In pursuit of justice 137

Here is a story that should – but won’t – shame Western feminists:

Kainat Soomro should have stayed silent. After being battered and gang raped for four days her traditional, conservative village in rural Pakistan expected the 13-year-old girl to keep her story to herself.

She refused.

That was almost four years ago. Today Kainat is a vocal campaigner for women’s rights as she struggles for justice in her own case and tries to overturn the traditional, conservative culture that expects rape victims to suffer in silence.

It’s a surprising story of extraordinary courage and persistence, worth reading in full.

And here is another:

On Thursday, December 9, 2010, a unique and unbelievable incident took place in Kolkata [Calcutta]. Over 2000 divorced and destitute Muslim women assembled at College Square. … These unfortunate women were either divorced by oral ‘triple talaq’ or simply driven out by their husbands along with their children.

They selected the date 9th December as on this date the Muslim lady Begum Rokeya Shakhawat Hussain… died in 1932. She spent her life for the uplift of the Muslim women and founded the first Muslim Girls’ school, the Shakhawat Memorial School, in Kolkata for educating the Muslim girls. But her activities were highly condemned and bitterly criticized by the Muslim clerics, who wanted to see Muslim women illiterate. It is needless to say that these clerics were in favour of using women as sex objects and as machines for producing children as many as possible. In fact, they practically excommunicated her from the Muslim society. The bitterness went to the extent that when she died on December 9, 1932, the clerics refused to bury her body in Muslim burial ground.

And here’s a sample of what a Western female academic, Professor Jane Smith, has to say about  the subjugation of women in Islam (from the abstract of an article accessible – at a price – through this page):

The Qur’än cites men as the protectors of women, the righteousness of the latter defined in terms of obedience to males.

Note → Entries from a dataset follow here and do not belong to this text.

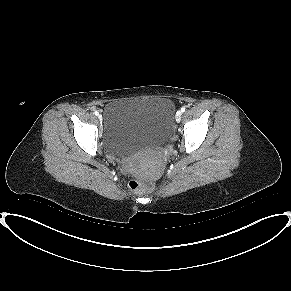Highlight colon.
<instances>
[{"instance_id":"obj_1","label":"colon","mask_w":291,"mask_h":291,"mask_svg":"<svg viewBox=\"0 0 291 291\" xmlns=\"http://www.w3.org/2000/svg\"><path fill=\"white\" fill-rule=\"evenodd\" d=\"M130 187L133 190L146 191L152 187V182L146 179H141L131 175Z\"/></svg>"}]
</instances>
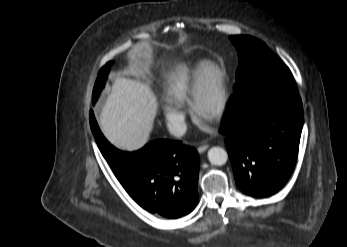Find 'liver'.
<instances>
[{"mask_svg":"<svg viewBox=\"0 0 347 247\" xmlns=\"http://www.w3.org/2000/svg\"><path fill=\"white\" fill-rule=\"evenodd\" d=\"M157 108V97L147 82L120 76L102 108L99 126L116 148L137 151L150 139Z\"/></svg>","mask_w":347,"mask_h":247,"instance_id":"1","label":"liver"}]
</instances>
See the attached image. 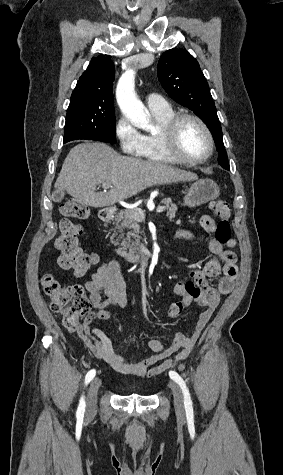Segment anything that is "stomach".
I'll return each instance as SVG.
<instances>
[{"mask_svg":"<svg viewBox=\"0 0 283 475\" xmlns=\"http://www.w3.org/2000/svg\"><path fill=\"white\" fill-rule=\"evenodd\" d=\"M219 194L220 190L213 180H198L190 186L184 198V206H188V208L201 206L210 200H216L219 198Z\"/></svg>","mask_w":283,"mask_h":475,"instance_id":"1","label":"stomach"}]
</instances>
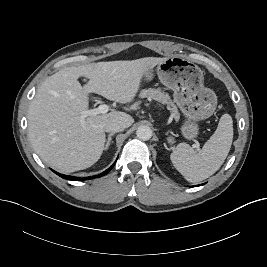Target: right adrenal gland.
<instances>
[{
    "label": "right adrenal gland",
    "mask_w": 267,
    "mask_h": 267,
    "mask_svg": "<svg viewBox=\"0 0 267 267\" xmlns=\"http://www.w3.org/2000/svg\"><path fill=\"white\" fill-rule=\"evenodd\" d=\"M113 136H114V133H111V134L108 135V139H107L106 144L104 146V150H107L108 149V147H109V145L111 143V140H112V137Z\"/></svg>",
    "instance_id": "obj_1"
}]
</instances>
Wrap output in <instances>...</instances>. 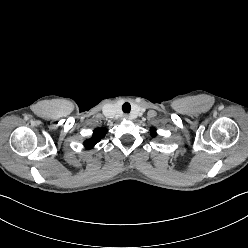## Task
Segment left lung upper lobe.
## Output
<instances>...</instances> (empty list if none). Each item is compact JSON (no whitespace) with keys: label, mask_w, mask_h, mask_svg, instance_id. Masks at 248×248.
I'll list each match as a JSON object with an SVG mask.
<instances>
[{"label":"left lung upper lobe","mask_w":248,"mask_h":248,"mask_svg":"<svg viewBox=\"0 0 248 248\" xmlns=\"http://www.w3.org/2000/svg\"><path fill=\"white\" fill-rule=\"evenodd\" d=\"M151 135H152V136H156V132H155L154 129H152Z\"/></svg>","instance_id":"5c2ea615"}]
</instances>
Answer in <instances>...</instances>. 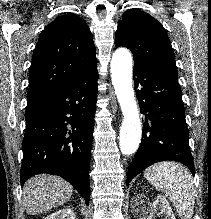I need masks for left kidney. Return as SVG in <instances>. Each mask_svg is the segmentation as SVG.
<instances>
[{
	"instance_id": "5707ae66",
	"label": "left kidney",
	"mask_w": 211,
	"mask_h": 219,
	"mask_svg": "<svg viewBox=\"0 0 211 219\" xmlns=\"http://www.w3.org/2000/svg\"><path fill=\"white\" fill-rule=\"evenodd\" d=\"M158 212L165 215V219H176L169 202L162 195H158L155 201L150 205L144 219H156Z\"/></svg>"
}]
</instances>
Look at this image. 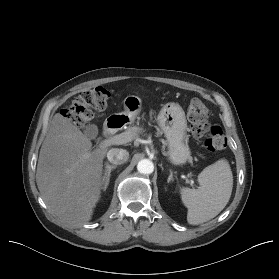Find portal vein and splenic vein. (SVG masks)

A predominant theme in contemporary Muslim writing, expressed by both sexes, is the naturalness of the circumstance in which women because of their innate qualities and characteristics have clearly defined roles and cannot appropriate functions reserved for men. Their somatic and psychological differences determine the distinct—but complementary—duties prescribed for each. Few Muslim women, even those who may be critical of the restrictions imposed by Islam, are sympathetic to much of what they see as characteristic of Western feminism. In Islam women are freed from many of the problems and concerns that are assumed by men, a situation which they often feel is not easily to be given up.

Tell that to the women who were divorced and left destitute by their husbands, and dared to complain of their plight at the gathering in Calcutta.

So what is feminism all about? This definition comes from an article by a feminist :

Feminism is defined by dictionary.com as: “The doctrine — and the political movement based on it — that women should have the same economic, social, and political rights as men.”  This is a very accurate definition of the word Feminism.

But it’s for Western women only, you see.